Assuming arguendo that the arbitrator misconstrued the spirit and intent of Article IV, Section (h), an examination of all the evidence and circumstances of the arbitration award fails to reveal a manifest disregard for the essence of the collective bargaining agreement.2 Arbitrator Florey interpreted the first sentence of Section (h) to mean that drivers are responsible for the acts of their helpers much as a principal is responsible for the acts of his agent. He interpreted the second sentence of Article IV, Section (h) to mean that drivers and helpers are each responsible for their own acts.3 The purpose of the second sentence would be to make clear that although drivers are responsible for the acts of their helpers under sentence one, the helpers are still responsible for their own acts. In other words, sentence two indicates that drivers are not exclusively responsible for acts of their work crew. Since the arbitrator found that Emery was not hanging out or loafing because he was restricted in returning to work by the dereliction of the driver and other helper, his conduct did not come within the ambit of the co-responsibility clause of sentence two. Co-responsibility does not impose liability upon a helper for acts of the driver or other helper.

Whether or not such an interpretation is wise or prudent is not to be decided in this forum. Following the standard formulated in Ludwig Honold Mfg. Co. v. Fletcher, 405 F.2d 1123, 1128 (1969) we hold that the arbitrator’s award does draw its essence from the collective bargaining agreement because the arbitrator’s interpretation can rationally be derived from the agreement, viewed in the light of its language and context. The parties bargained for Arbitrator Florey’s interpretation of the collective bargaining agreement — having received that interpretation our inquiry is foreclosed as to reasonableness.

ORDER

AND NOW, to-wit, this 26th day of May, 1977, in accordance with the foregoing Opinion, IT IS ORDERED that the plaintiff’s motion for summary judgment be and the same is hereby denied and that defendants’ motion for summary judgment be and the same is hereby granted.

. Article V, Section 5 provides: (5) Driving Schedules: (a) Unnecessary delaying of load or equipment (Theft of Time)

First Offense 1 Week suspension

Second Offense 2 Weeks suspension

Third Offense Discharge

. Plaintiff’s brief places great emphasis on the fact that the arbitrator held Article IV, Section (h) to be “unreasonable.” However, the arbitration award merely held a literal reading of the Section to be an unreasonable interpretation of such Section. There is no express holding that the Section itself is to be disregarded. By giving effect to “the realities and practicalities of life,” the arbitrator was using a tool sanctioned by this Court in Potter-McCune, supra, to arrive at an interpretation of the collective bargaining agreement.
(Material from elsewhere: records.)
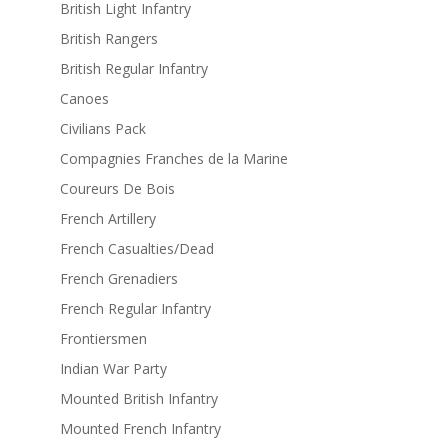
British Light Infantry
British Rangers
British Regular Infantry
Canoes
Civilians Pack
Compagnies Franches de la Marine
Coureurs De Bois
French Artillery
French Casualties/Dead
French Grenadiers
French Regular Infantry
Frontiersmen
Indian War Party
Mounted British Infantry
Mounted French Infantry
. The arbitration award at paragraph 16 states: This finding requires a critical examination of the previously quoted language of Article IV, Sec. (h). Its intent is reasonably clear. The first sentence makes the driver responsible if he does not take effective action in supervising the crew, and the second sentence makes him even responsible for loafing of the helpers. At the same time, helpers cannot defend their hanging out on the ground that it had the sanction and participation of the driver.